Throughout history, alumni of BBYO across the globe have blazed trails and become leaders in politics, public service, education, entrepreneurship, and the Jewish community. As we approach our upcoming Centennial celebration in 2024, we’re highlighting members of our alumni community whose accomplishments exemplify the values and leadership skills that thousands of members have cultivated through BBYO in the past century. Below is an interview with AZA alum Paul Finebaum, a broadcaster and talk show host on ESPN.


ESPN Talk Show Host

Lester Sherman Okeon AZA #1204, Delta Region (formerly CSR)

Paul Finebaum
Paul as an Aleph in the 1970s, and Paul today

"I really value my time in BBYO in my life more than any other because of what it opened up for me. I wouldn’t be where I am today. It opened my eyes, it helped me form opinions, and it gave me the confidence to do what I’m doing today."


What was your involvement in BBYO as a teen, and how has that experience shaped you as an adult?

I got involved early on because my mother was an advisor for Bluff City BBYO and my sister, who was 5 years ahead of me, was in a chapter called Fanny Brenner BBG #181. I became involved in the local council, the Memphis BBYO Council. I became the Vice President and then six months later, I became the President which I thought was the greatest job in the world. After that, I became Regional President.

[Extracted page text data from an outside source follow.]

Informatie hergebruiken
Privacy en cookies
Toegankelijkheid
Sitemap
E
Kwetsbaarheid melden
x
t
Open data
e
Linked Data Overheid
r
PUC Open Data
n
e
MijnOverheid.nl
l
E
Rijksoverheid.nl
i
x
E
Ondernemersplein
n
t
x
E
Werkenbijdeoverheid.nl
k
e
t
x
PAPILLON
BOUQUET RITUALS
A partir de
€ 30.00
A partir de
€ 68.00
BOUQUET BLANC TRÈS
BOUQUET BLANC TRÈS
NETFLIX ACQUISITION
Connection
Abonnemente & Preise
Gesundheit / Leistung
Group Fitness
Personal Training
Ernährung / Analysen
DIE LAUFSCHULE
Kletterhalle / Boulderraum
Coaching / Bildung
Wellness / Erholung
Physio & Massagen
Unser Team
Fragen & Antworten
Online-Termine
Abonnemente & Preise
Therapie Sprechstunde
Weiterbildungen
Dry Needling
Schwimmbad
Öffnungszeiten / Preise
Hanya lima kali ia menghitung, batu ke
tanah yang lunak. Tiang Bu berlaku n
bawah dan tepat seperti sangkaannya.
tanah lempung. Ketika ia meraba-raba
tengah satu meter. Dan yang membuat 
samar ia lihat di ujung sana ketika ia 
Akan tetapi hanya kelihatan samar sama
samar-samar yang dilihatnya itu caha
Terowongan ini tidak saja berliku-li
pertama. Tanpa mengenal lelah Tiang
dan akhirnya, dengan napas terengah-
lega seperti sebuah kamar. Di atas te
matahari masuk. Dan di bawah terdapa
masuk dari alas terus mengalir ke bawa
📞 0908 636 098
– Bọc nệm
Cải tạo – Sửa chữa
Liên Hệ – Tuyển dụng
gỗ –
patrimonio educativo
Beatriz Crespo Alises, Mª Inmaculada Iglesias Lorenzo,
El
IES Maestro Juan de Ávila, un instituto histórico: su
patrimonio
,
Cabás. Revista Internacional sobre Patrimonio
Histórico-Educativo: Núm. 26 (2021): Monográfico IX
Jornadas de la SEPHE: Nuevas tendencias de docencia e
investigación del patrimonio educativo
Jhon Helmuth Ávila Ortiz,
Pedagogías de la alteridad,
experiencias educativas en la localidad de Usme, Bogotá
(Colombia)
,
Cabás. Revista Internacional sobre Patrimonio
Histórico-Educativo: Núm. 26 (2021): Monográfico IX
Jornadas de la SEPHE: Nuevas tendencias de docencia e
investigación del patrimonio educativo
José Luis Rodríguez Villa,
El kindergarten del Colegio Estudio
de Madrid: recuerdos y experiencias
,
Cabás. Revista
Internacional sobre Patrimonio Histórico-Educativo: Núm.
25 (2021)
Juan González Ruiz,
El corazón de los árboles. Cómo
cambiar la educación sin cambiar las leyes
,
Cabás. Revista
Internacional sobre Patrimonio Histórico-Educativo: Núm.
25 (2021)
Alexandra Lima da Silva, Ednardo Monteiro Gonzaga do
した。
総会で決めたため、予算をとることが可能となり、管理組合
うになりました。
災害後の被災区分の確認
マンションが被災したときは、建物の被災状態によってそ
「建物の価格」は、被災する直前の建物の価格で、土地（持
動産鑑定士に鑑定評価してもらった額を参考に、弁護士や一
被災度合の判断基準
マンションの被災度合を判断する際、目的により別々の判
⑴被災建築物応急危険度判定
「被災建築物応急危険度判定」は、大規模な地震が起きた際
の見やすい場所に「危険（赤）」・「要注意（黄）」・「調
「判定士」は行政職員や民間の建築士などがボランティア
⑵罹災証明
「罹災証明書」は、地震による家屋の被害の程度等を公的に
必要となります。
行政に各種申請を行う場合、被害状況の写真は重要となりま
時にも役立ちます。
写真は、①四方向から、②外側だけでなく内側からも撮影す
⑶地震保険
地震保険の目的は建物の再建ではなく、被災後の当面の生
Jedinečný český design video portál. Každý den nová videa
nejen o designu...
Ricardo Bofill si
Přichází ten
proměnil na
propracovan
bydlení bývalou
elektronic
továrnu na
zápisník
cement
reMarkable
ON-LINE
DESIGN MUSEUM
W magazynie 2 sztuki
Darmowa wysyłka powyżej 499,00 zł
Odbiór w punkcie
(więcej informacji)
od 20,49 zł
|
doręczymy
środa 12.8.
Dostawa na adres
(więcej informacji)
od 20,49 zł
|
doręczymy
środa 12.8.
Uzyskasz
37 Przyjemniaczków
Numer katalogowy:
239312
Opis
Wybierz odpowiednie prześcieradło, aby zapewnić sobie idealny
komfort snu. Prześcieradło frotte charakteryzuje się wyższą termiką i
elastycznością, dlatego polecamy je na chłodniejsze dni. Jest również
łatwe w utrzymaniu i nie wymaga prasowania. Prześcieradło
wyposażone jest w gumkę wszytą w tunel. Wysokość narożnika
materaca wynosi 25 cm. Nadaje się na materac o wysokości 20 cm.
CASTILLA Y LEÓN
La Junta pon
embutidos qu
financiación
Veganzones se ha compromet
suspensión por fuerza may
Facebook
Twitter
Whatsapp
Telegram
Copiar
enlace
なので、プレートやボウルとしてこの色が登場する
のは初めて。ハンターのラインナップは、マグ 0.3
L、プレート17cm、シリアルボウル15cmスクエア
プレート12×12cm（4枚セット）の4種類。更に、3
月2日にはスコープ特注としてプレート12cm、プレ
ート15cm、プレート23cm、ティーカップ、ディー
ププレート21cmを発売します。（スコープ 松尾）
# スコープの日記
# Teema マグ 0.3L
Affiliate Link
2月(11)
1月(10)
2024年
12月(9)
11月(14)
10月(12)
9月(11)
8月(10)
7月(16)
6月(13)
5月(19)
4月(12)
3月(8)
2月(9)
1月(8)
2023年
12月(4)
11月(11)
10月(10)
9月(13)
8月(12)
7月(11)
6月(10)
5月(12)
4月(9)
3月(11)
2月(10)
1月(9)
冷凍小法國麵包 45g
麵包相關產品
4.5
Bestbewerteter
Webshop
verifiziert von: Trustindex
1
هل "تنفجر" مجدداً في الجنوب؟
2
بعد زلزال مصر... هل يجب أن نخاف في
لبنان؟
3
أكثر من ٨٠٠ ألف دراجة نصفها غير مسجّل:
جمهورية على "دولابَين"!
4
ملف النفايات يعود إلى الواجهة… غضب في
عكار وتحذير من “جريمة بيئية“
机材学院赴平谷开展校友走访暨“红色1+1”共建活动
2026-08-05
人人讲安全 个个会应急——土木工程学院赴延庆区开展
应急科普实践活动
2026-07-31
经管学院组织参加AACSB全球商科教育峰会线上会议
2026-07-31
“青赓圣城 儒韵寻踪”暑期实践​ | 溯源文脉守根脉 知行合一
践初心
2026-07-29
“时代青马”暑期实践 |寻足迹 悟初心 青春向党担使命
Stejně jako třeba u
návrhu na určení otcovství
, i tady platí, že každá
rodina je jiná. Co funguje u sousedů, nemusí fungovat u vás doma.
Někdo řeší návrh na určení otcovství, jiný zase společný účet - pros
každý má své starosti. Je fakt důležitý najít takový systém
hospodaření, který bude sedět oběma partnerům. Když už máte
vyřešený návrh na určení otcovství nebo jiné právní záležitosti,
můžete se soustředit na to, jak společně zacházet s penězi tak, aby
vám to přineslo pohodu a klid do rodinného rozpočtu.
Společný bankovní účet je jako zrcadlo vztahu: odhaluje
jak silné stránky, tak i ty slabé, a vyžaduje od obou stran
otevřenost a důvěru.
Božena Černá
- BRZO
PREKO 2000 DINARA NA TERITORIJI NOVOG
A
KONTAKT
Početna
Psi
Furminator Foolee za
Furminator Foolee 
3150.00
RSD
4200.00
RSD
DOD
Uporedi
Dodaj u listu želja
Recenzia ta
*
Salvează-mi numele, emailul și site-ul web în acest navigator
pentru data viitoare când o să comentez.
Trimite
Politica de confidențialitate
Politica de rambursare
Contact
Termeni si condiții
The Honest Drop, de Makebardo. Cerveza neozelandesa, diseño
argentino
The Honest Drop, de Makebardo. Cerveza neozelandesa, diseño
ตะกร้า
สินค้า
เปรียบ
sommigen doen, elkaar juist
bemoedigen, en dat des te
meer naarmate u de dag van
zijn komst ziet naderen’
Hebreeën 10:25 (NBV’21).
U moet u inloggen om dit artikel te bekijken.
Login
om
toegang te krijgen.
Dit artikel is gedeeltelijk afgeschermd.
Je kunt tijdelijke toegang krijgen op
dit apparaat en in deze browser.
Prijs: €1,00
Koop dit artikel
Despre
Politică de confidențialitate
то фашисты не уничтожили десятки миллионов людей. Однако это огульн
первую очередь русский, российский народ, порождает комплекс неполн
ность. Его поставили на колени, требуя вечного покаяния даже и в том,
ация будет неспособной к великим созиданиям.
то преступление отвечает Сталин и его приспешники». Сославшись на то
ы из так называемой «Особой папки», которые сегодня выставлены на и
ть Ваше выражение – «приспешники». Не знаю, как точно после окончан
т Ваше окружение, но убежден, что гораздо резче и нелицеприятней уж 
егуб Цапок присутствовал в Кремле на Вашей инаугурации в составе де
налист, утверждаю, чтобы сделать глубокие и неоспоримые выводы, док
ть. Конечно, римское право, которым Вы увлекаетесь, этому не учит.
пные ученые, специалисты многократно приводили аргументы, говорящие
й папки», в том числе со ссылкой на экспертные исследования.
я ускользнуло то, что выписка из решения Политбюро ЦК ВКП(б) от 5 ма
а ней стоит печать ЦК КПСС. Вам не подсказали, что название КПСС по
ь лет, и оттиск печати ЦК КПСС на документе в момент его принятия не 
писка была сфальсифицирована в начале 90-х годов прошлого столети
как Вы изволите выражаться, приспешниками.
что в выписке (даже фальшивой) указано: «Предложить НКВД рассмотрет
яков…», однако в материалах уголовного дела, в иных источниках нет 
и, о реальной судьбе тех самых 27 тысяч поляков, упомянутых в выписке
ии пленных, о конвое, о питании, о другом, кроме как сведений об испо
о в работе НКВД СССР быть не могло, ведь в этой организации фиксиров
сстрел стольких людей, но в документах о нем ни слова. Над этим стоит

I’ll never forget a month after being elected, I was 16 and got to meet a United States Senator. We started a chapter in Montgomery, Alabama, which was a really fun experience. I also attended International Convention in 1970 and got to meet people from all around the world. Again, at age 16, you start to grow up from these eye-opening experiences.

Then when my dad passed away in March of 1971, the BBG chapter was renamed to honor him which was really special.


What are some of the top learnings you took away from your time in BBYO that you still use today?

The #1 thing I learned was how to communicate, which I something I now do every day. You know it’s great when you get up in a classroom and have to read a story or something in front of your class, but here I was speaking to a large group of my peers and adults. I remember at a Regional Convention, I had to deliver a State of the Region speech which was a really big deal. That was pivotal to what I later ended up doing in life.

I would also say the relationships that I formed and learning how to listen to people is something I took away from BBYO. Suddenly as a teen I’m sitting in a room in Dallas or Starlight with incredibly smart and talented people, so I really learned how to just be quiet and to listen. You think you know everything growing up, but when you take on a leadership position, you have to learn these skills.


What were some of the highlights of your time in BBYO? What were some of your most formative BBYO experiences?

I remember during the Regional Convention in Alabama, I still think about this today, I interviewed a Russian Jew, which was broadcasted to the whole convention assembly. I’ll never forget the bravery it took of that individual to tell their story and I remember the audience was so riveted by his words.

My best friend today is a lawyer in Knoxville who was with me at that District Convention in 1972 and International Convention and was an advisor for a local chapter for many years. With my traveling today, I run into people who knew you back then. I just ran into someone in the airport who was in BBYO in Memphis!

The thing that really gave me the most pride was my own mother because she had been heavily invested in it. I knew it meant a lot to her to see me have success in the organization. She stayed an advisor for probably 20 or 30 years which is quite a sacrifice.


What advice would you give your teenage self? What might you tell teens today?

I would encourage teens to not waste the opportunity to share and learn with people, it’s a gift. It goes so quickly that I think you tend to take it for granted. I would encourage everyone to be more curious about people and try to learn one another’s stories.

There will be few moments in your life that lead you forward as importantly and as compellingly as BBYO. Take advantage of it. Get to know people. You just don’t know how it’s going to shape the rest of your life.

I really value my time in BBYO in my life more than any other because of what it opened up for me. I wouldn’t be where I am today. It opened my eyes, it helped me form opinions, and it gave me the confidence to do what I’m doing today.